Is It Possible To Proof Bread In The Oven?

Unless you're a seasoned breadmaker or the owner of a food science doctorate, you might have a question or two about proofing. Proofing activates the yeast in the dough, explains MasterClass. As the yeast ferments, it soaks in the sugar and carbohydrates from the dough and lets out carbon dioxide, which gets released into the dough and makes it rise. Considering yeast is what creates the air pockets in bread dough, proofing is a hugely important step to achieving a successful loaf. According to Busby's Bakery, proofing conditions play a crucial role in determining final flavor and texture.

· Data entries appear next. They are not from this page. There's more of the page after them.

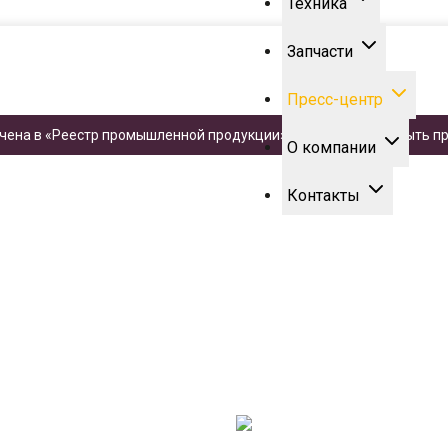
Техника
Запчасти
Пресс-центр
чена в «Реестр промышленной продукции». Техника может быть пр
О компании
Контакты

If bread isn't allowed to proof adequately, the result is a tough loaf with a tight crumb.

Room-temperature proofing should happen at around 75 degrees Fahrenheit. But, it's unlikely that many home cooks' kitchens are that warm during the winter months. In the summer months, when the air conditioning is blasting, it isn't an ideal condition for a rising loaf, either. If you're a novice baker, then there's probably a good chance you don't have a proofing basket. But if you're even considering baking anything at all, then you almost certainly have an oven. Believe it or not, you can proof the dough in there — and you don't even have to turn the oven on.

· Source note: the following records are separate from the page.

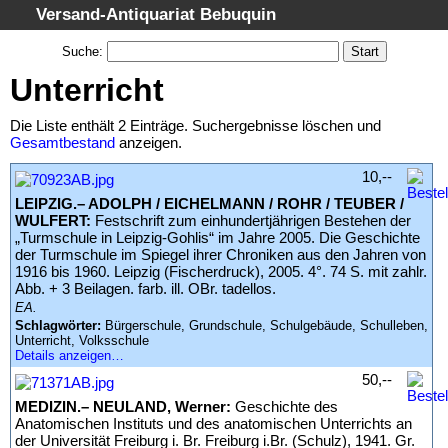
Versand-Antiquariat Bebuquin
Startseite
Suche
:
Suche
Unterricht
Kategorien
Die Liste enthält 2 Einträge. Suchergebnisse löschen und
Schlagwörter
Gesamtbestand
anzeigen.
Suchergebnisse
10,--
Warenkorb
LEIPZIG.– ADOLPH / EICHELMANN / ROHR / TEUBER /
WULFERT:
Festschrift zum einhundertjährigen Bestehen der
AGB
„Turmschule in Leipzig-Gohlis“ im Jahre 2005. Die Geschichte
der Turmschule im Spiegel ihrer Chroniken aus den Jahren von
Widerruf
1916 bis 1960. Leipzig (Fischerdruck), 2005. 4°. 74 S. mit zahlr.
Abb. + 3 Beilagen. farb. ill. OBr. tadellos.
Datenschutz
EA.
Impressum
Schlagwörter:
Bürgerschule, Grundschule, Schulgebäude, Schulleben,
Unterricht, Volksschule
Details anzeigen…
50,--
MEDIZIN.– NEULAND, Werner:
Geschichte des
Anatomischen Instituts und des anatomischen Unterrichts an
der Universität Freiburg i. Br. Freiburg i.Br. (Schulz), 1941. Gr.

Grab some hot water and a lightbulb

To proof bread in the oven, says America's Test Kitchen, fill a loaf pan with boiling water and set it on the bottom rack of your oven. Then, place your dough on the middle or top rack and close the door. That's it. The result is a sort of do-it-yourself-proofing box: a warm, steamy, enclosed space for dough to proof in a temperature-controlled environment.

Instead of using boiling water as the heating element, King Arthur Flour suggests turning on the oven light. It'll gently warm the inside of the oven, and after about an hour, the oven should reach 76 degrees — ideal for proofing. The outlet recommends turning the light on and allowing it to warm the oven for an hour, popping your dough inside, and turning the light off after about 30 minutes. Or, per Baker Bettie, you can preheat your oven for just two minutes, then kill the heat and place your dough on the middle rack, covered. Using the hot water method, the steam provides enough humidity to keep the dough moist, as it proofs, says Busby's Bakery, so it isn't necessary to cover the dough. However, for the oven-light and preheating methods, it's a good idea to cover your dough to keep that moisture locked in.